Notable articles posted at the festival's own site include Holly Willis on three docs that call the American Dream into question (Heidi Ewing and Rachel Grady's Detropia, Kristi Jacobson and Lori Silverbush's Finding North and Eugene Jarecki's The House I Live In) and her interview with Terence Nance, whose Oversimplification of Her Beauty will also be screening in Rotterdam; Bridgette Bates on docs capturing the spirit of protest (Mark Kitchell's A Fierce Green Fire, David France's How to Survive a Plague, Alison Klayman's Ai Weiwei: Never Sorry, Omar Shargawi and Karim El Hakim's ½ Revolution and Karin Hayes and Victoria Bruce's We're Not Broke); Nate von Zumwalt on the expansion of the festival's music program; and Jon Korn on a slew of shorts.

Speaking of shorts, at indieWIRE, Kim Adelman writes up ten to see and, at Twitch, Chase Whale talks with Kat Candler about her short, Hellion. The Austin Chronicle's Marc Savlov talks with her as well.

Updates: I've added a few trailers to the two roundups: the Competitions and all the other programs. More previewing: David D'Arcy (National), Movies.com, Noel Murray (AV Club), Dan Nuxoll (Rooftop Films), Kenneth Turan (Los Angeles Times) and Twitch.

Listening (31'24"). On KCRW, Elvis Mitchell talks with Cooper and programmer Trevor Groth.

A Separation

A Separation

Awards. "Nine films out of 63 qualified submissions are moving on in the race for the Oscar for Foreign Language Film," reports Anne Thompson. The films, listed in alphabetical order by country, are:

    Belgium, Bullhead (Michael R Roskam)
    Canada, Monsieur Lazhar (Philippe Falardeau)
    Denmark, Superclásico (Ole Christian Madsen)
    Germany, Pina (Wim Wenders)
    Iran, A Separation (Asghar Farhadi)
    Israel, Footnote (Joseph Cedar)
    Morocco, Omar Killed Me (Roschdy Zem)
    Poland, In Darkness (Agnieszka Holland)
    Taiwan, Warriors of the Rainbow: Seediq Bale (Wei Te-sheng)

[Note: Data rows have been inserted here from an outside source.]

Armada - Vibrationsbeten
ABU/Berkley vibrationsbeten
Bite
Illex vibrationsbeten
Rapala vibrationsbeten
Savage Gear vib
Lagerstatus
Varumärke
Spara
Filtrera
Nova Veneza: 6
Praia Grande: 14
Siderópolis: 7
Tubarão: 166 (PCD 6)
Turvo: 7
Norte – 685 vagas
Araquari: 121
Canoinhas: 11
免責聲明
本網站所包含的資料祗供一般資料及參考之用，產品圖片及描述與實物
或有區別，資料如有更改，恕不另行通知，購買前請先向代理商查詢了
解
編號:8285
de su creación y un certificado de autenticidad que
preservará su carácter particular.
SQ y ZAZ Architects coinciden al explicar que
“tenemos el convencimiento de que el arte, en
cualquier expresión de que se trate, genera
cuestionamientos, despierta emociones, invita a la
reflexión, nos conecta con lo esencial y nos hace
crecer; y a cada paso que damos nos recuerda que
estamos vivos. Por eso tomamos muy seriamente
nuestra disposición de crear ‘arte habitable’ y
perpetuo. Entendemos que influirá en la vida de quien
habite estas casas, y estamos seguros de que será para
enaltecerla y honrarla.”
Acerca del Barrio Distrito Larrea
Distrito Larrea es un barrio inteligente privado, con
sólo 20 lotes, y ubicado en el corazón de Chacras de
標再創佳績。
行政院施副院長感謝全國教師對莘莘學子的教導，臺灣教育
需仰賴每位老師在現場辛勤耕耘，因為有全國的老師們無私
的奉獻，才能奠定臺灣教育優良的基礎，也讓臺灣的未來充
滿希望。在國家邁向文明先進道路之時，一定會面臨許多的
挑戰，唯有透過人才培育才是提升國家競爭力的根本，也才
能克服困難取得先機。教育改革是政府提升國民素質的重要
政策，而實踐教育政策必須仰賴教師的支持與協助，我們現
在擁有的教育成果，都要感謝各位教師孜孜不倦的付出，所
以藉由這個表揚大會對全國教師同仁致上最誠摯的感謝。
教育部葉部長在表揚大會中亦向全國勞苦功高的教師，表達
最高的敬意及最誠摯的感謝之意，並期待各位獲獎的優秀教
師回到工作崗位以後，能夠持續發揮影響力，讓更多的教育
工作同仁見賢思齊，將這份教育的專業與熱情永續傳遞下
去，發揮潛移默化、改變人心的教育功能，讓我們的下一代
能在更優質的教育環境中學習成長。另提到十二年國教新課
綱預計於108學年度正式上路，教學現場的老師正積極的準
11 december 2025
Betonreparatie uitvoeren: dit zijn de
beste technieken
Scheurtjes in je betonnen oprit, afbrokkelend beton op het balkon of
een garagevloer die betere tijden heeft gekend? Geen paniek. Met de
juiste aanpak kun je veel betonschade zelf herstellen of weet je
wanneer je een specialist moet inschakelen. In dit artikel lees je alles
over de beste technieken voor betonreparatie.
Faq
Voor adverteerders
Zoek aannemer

The Gay & Lesbian Critics' Association has named Andrew Haigh's Weekend the LGBT-Themed Film of the Year, reports Guy Lodge at In Contention.

DVDs to read about. First, for Criterion, Kent Jones on Jean-Pierre Gorin's Poto and Cabengo (1978), Routine Pleasures (1986) and My Crasy Life (1992) — more from Steve Erickson at Press Play — and Melissa Anderson on Luis Buñuel's Belle de jour (1967). Sean Axmaker reviews Raro's release of Alberto Lattuada's Il Cappotto (The Overcoat, 1952) at the Parallax View and Music Box's Blu-ray package for Raúl Ruiz's Mysteries of Lisbon (2010) for MSN. And Kevin B Lee's first piece for Roger Ebert is on Manoel de Oliveira's The Strange Case of Angelica (2010).

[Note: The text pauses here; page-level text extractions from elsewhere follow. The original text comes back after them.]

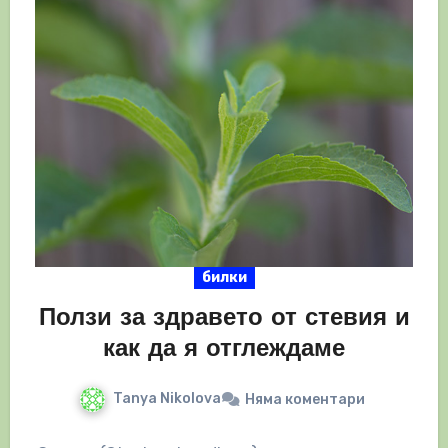
билки
Ползи за здравето от стевия и
как да я отглеждаме
Tanya Nikolova
Няма коментари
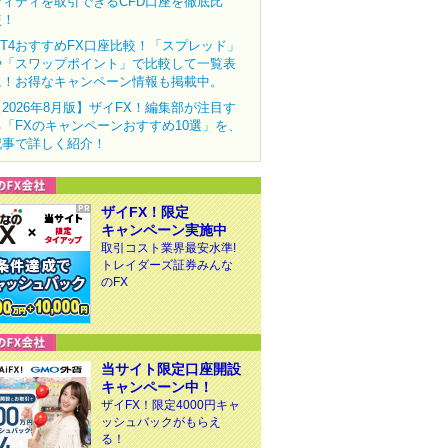
ディティを取引できるCFD口座を徹底比
較！
MT4おすすめFX口座比較！「スプレッド」
や「スワップポイント」で比較して一覧表
に！お得なキャンペーン情報も掲載中。
【2026年8月版】ザイFX！編集部が注目す
る「FXのキャンペーンおすすめ10選」を、
記事で詳しく紹介！
ザイFX！限定
キャンペーン実施中
取引コスト業界最安水準!
トレイダーズ証券みんな
のFX
当サイト限定口座開設
キャンペーン中！
ザイFX！限定4000円キャ
ッシュバックがもらえ
る！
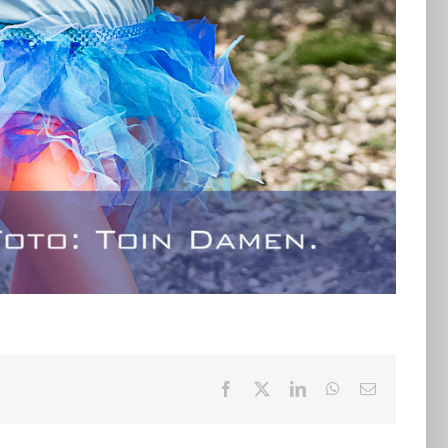
Facebook
X
LinkedIn
WhatsApp
E-
mail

New York. Nick Pinkerton in the Voice: "Deserved praise for [Andrei Ujică's The Autobiography of Nicolae Ceauşescu] has inspired Anthology Film Archives to unite the film's predecessors under the rubric of The Compilation Film: assemblages of footage acquired through exhaustive archive-dredging. Taken together, this series gives a good vantage of the major political currents of the 20th century — as mediated by anonymous cameramen and filmmakers, at least — currents represented, time and again, by images of humanity moving en masse." Through January 26.

Vienna. The Austrian Film Museum's series Hall of Mirrors. Hollywood on Hollywood, 1950-62 opens today and runs through February 9.